We will process as small, self-defined toy corpus with German text. It will be tokenized, cleaned and transformed into a document-term-matrix. You will need to wrap this in a if __name__ == '__main__' block if you're using Windows. See "Special note for Windows users" above.

from tmtoolkit.preprocess import TMPreproc

# a small toy corpus in German, here directly defined as a dict
# to load "real" (text) files use the methods in tmtoolkit.corpus
corpus = {
    u'doc1': u'Ein einfaches Beispiel in einfachem Deutsch.',
    u'doc2': u'Es enthält nur drei sehr einfache Dokumente.',
    u'doc3': u'Die Dokumente sind sehr kurz.',
}

# initialize
preproc = TMPreproc(corpus, language='german')

# run the preprocessing pipeline: tokenize, POS tag, lemmatize, transform to
# lowercase and then clean the tokens (i.e. remove stopwords)
preproc.tokenize().pos_tag().lemmatize().tokens_to_lowercase().clean_tokens()

print(preproc.tokens)
# this will output: 
#  {u'doc1': (u'einfach', u'beispiel', u'einfach', u'deutsch'),
#   u'doc2': (u'enthalten', u'drei', u'einfach', u'dokument'),
#   u'doc3': (u'dokument', u'kurz')}

print(preproc.tokens_with_pos_tags)
# this will output: 
# {u'doc1': [(u'einfach', u'ADJA'),
#   (u'beispiel', u'NN'),
#   (u'einfach', u'ADJA'),
#   (u'deutsch', u'NN')],
# u'doc2': [(u'enthalten', u'VVFIN'),
#   (u'drei', u'CARD'),
#   (u'einfach', u'ADJA'),
#   (u'dokument', u'NN')],
#  u'doc3': [(u'dokument', u'NN'), (u'kurz', u'ADJD')]}

# generate sparse DTM and print it as a data table
doc_labels, vocab, dtm = preproc.get_dtm()

import pandas as pd
print(pd.DataFrame(dtm.todense(), columns=vocab, index=doc_labels))

Topic modeling

We will use the lda package for topic modeling. Several models for different numbers of topics and alpha values are generated and compared. The best is chosen and the results are printed.
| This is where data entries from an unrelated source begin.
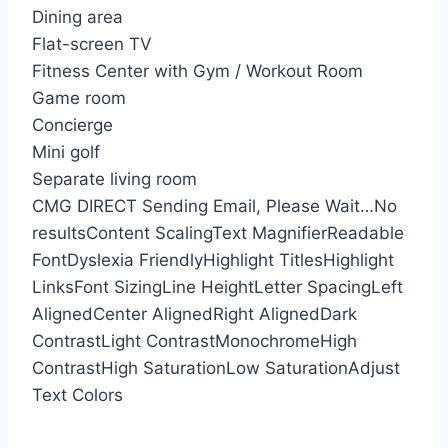
Dining area
Flat-screen TV
Fitness Center with Gym / Workout Room
Game room
Concierge
Mini golf
Separate living room
CMG DIRECT
Sending Email, Please Wait…
No
results
Content Scaling
Text Magnifier
Readable
Font
Dyslexia Friendly
Highlight Titles
Highlight
Links
Font Sizing
Line Height
Letter Spacing
Left
Aligned
Center Aligned
Right Aligned
Dark
Contrast
Light Contrast
Monochrome
High
Contrast
High Saturation
Low Saturation
Adjust
Text Colors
from tmtoolkit.topicmod import tm_lda
import lda  # for the Reuters dataset

import matplotlib.pyplot as plt
plt.style.use('ggplot')

doc_labels = lda.datasets.load_reuters_titles()
vocab = lda.datasets.load_reuters_vocab()
dtm = lda.datasets.load_reuters()

# evaluate topic models with different parameters
const_params = dict(n_iter=100, random_state=1)  # low number of iter. just for showing how it works here
varying_params = [dict(n_topics=k, alpha=1.0/k) for k in range(10, 251, 10)]

# this will evaluate 25 models (with n_topics = 10, 20, .. 250) in parallel
models = tm_lda.evaluate_topic_models(dtm, varying_params, const_params,
                                      return_models=True)

# plot the results
# note that since we used a low number of iterations, the plot looks quite "unstable"
# for the given metrics.
from tmtoolkit.topicmod.visualize import plot_eval_results
from tmtoolkit.topicmod.evaluate import results_by_parameter

results_by_n_topics = results_by_parameter(models, 'n_topics')
plot_eval_results(results_by_n_topics)
plt.show()

# the peak seems to be around n_topics == 140
from tmtoolkit.topicmod.model_io import print_ldamodel_topic_words, print_ldamodel_doc_topics

best_model = dict(results_by_n_topics)[140]['model']
print_ldamodel_topic_words(best_model.topic_word_, vocab)
print_ldamodel_doc_topics(best_model.doc_topic_, doc_labels)

More examples can be found in the examples directory.

Example data

The provided samples in examples/data come from:

License

Code licensed under Apache License 2.0. See LICENSE file.